What the task requires:
Below are the entries. Transcribe exactly the lines from the one with "sourcing (mnc)" through the one with "bus service operator", ends included, and leave out all others.

Entries provided:
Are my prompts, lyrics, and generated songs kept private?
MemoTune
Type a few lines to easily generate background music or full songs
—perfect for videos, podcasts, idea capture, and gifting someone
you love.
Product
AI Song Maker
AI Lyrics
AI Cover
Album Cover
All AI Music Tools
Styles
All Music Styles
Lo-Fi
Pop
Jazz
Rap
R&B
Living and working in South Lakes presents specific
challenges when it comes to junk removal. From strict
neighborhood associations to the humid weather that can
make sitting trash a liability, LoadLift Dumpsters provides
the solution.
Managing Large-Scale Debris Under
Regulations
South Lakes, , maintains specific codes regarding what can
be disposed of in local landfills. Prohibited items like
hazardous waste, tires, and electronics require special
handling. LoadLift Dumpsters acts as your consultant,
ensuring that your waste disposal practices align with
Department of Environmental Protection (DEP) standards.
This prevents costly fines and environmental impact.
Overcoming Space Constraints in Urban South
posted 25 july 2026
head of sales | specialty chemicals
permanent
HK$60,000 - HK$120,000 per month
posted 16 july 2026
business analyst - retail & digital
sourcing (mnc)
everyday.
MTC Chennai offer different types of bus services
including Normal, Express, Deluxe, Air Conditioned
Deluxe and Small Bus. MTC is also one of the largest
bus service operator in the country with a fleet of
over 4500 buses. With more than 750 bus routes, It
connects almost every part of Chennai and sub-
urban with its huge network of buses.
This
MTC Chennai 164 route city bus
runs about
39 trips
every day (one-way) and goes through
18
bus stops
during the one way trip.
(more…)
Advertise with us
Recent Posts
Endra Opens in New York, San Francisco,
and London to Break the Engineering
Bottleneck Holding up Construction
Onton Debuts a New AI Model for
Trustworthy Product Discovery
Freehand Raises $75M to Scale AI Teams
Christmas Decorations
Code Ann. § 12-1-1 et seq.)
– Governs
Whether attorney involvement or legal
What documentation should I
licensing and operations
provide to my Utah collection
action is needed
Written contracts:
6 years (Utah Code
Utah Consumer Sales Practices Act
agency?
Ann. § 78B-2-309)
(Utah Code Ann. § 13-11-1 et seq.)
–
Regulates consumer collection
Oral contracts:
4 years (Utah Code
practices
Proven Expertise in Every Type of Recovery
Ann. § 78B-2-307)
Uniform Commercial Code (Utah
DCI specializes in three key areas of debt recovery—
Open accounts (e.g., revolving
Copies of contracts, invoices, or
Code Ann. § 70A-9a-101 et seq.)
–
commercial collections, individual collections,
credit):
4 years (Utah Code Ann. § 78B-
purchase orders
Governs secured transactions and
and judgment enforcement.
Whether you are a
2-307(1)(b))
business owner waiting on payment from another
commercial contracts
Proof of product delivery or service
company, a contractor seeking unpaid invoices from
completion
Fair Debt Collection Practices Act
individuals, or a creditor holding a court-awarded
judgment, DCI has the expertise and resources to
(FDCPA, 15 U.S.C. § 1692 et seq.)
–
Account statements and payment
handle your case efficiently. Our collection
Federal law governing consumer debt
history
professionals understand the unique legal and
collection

Answer space:
sourcing (mnc)
everyday.
MTC Chennai offer different types of bus services
including Normal, Express, Deluxe, Air Conditioned
Deluxe and Small Bus. MTC is also one of the largest
bus service operator in the country with a fleet of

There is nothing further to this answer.